Technical Inefficiencies
Structural and mechanical factors create inefficiencies independent of fundamental value:
Forced transactions: Index rebalancing, fund liquidations, regulatory requirements, and corporate actions force buying or selling regardless of price. These non-discretionary flows can result in constant under-valuation. For example, stocks being added to major indices typically experience buying pressure before inclusion and selling pressure afterward. Similarly, tax-loss selling in December and pension fund rebalancing at quarter-end create temporary periods of mis-pricings
Liquidity constraints: Larger funds cannot play in smaller companies, creating structural undervaluation. Multi-managers / pods also usually have a liquidity requirement on daily trading volume, which even excludes a lot of large caps. As a result, these companies often trade at persistent discounts despite comparable or superior fundamentals.
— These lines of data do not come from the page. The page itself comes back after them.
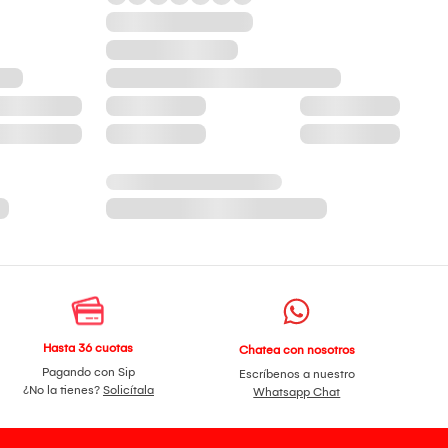
Hasta 36 cuotas
Chatea con nosotros
Pagando con Sip
Escríbenos a nuestro
¿No la tienes?
Solicítala
Whatsapp Chat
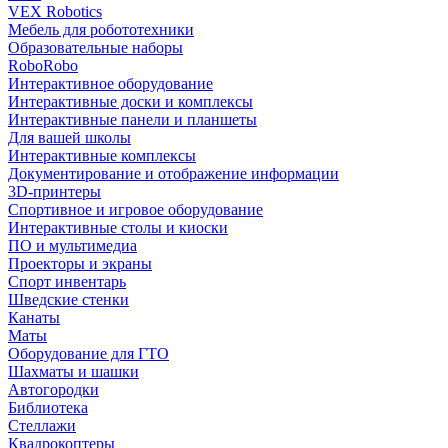
VEX Robotics
Мебель для робототехники
Образовательные наборы
RoboRobo
Интерактивное оборудование
Интерактивные доски и комплексы
Интерактивные панели и планшеты
Для вашей школы
Интерактивные комплексы
Документирование и отображение информации
3D-принтеры
Спортивное и игровое оборудование
Интерактивные столы и киоски
ПО и мультимедиа
Проекторы и экраны
Спорт инвентарь
Шведские стенки
Канаты
Маты
Оборудование для ГТО
Шахматы и шашки
Автогородки
Библиотека
Стеллажи
Квадрокоптеры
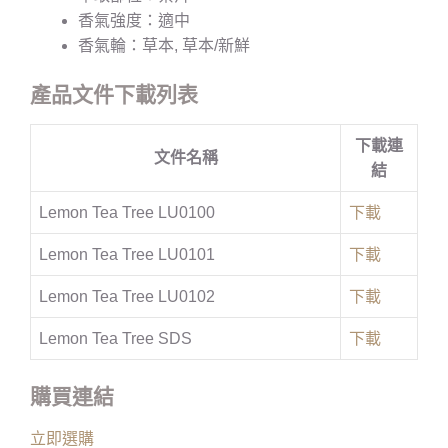
香氣強度：適中
香氣輪：草本, 草本/新鮮
產品文件下載列表
下載連
文件名稱
結
Lemon Tea Tree LU0100
下載
Lemon Tea Tree LU0101
下載
Lemon Tea Tree LU0102
下載
Lemon Tea Tree SDS
下載
購買連結
立即選購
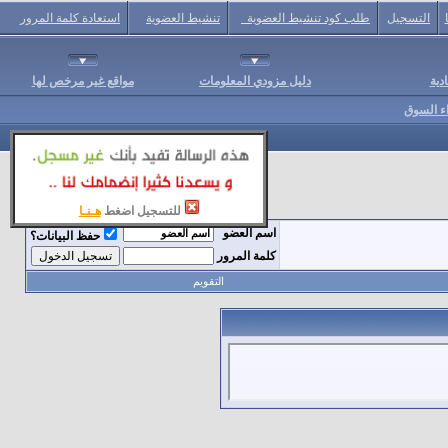
التسجيل
طلب كود تنشيط العضوية
تنشيط العضوية
استعادة كلمة المرور
دية
دليل مزودي المعلومات
مواقع غير مرخص لها
اء السوق
للتسجيل اضغط
هـنـا
اسم العضو
حفظ البيانات؟
كلمة المرور
التقويم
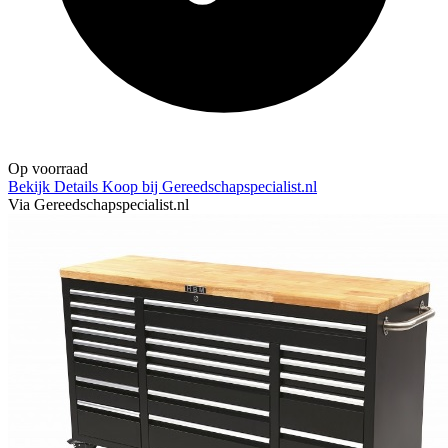
Op voorraad
Bekijk Details
Koop bij Gereedschapspecialist.nl
Via Gereedschapspecialist.nl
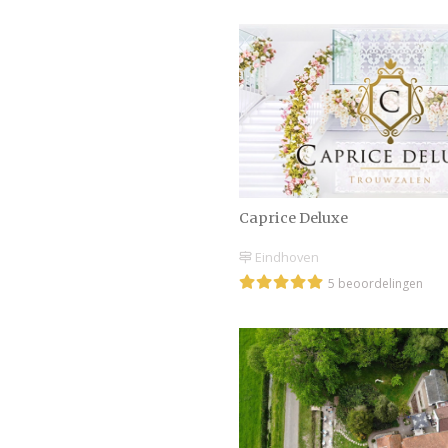
Caprice Deluxe
Eindhoven
5 beoordelingen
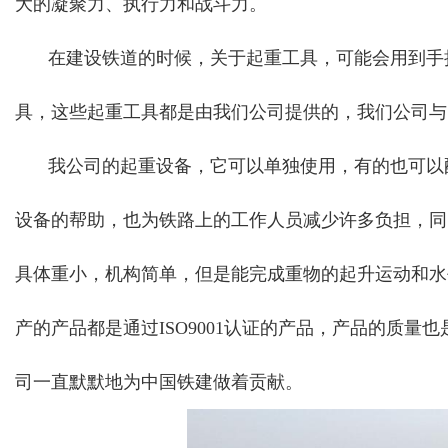
大的凝聚力、执行力和战斗力。
在建设铁道的时候，关于起重工具，可能会用到手
具，这些起重工具都是由我们公司提供的，我们公司与
我公司的起重设备，它可以单独使用，有的也可以
设备的帮助，也为铁路上的工作人员减少许多负担，同
具体重小，机构简单，但是能完成重物的起升运动和水
产的产品都是通过ISO9001认证的产品，产品的质
司一直默默地为中国铁建做着贡献。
Low float volatility: Stocks with limited free float experience amplified price movements from modest capital flows. This creates both risks and opportunities for investors. Companies with high insider ownership or strategic shareholders often have limited floating shares available for trading, causing exaggerated price moves on normal news
Why Inefficiencies Persist
The Edge Assessment
Before exploiting apparent inefficiencies, investors should ask:
"Who is on the other side?" Identify the counterparty and why they're willing to accept apparent mispricing. Why is someone selling if you think it’s cheap? Are they forced? Misguided? Do they see something you don’t?
"What's my edge?" Determine if you possess informational, analytical, or structural advantages. Be clear on what you’re differentiated on
"Is the inefficiency large enough?" Even if something is cheap, is it cheap enough to justify the risk of being wrong?
Checklist Approach
For each inefficiency category:
Behavioral: Is sentiment extremely positive/negative? Are valuations disconnected from fundamentals due to recent events?
Analytical: Does the market misunderstand time horizons or narrative changes? Are consensus expectations misaligned?
Informational: Do you possess unique data or insights? Is complexity obscuring value?
Technical: Are non-fundamental forces creating price pressure? Are structural constraints preventing price correction?
Markets are ecosystems, not machines. Buyers and sellers come with different goals, constraints, and timelines—and that’s what creates inefficiencies. The most successful investors don’t just identify mispricings. They understand why the mispricing exists, what needs to change for it to correct, and how long they’re willing to wait. That’s what separates “it’s cheap” from real alpha.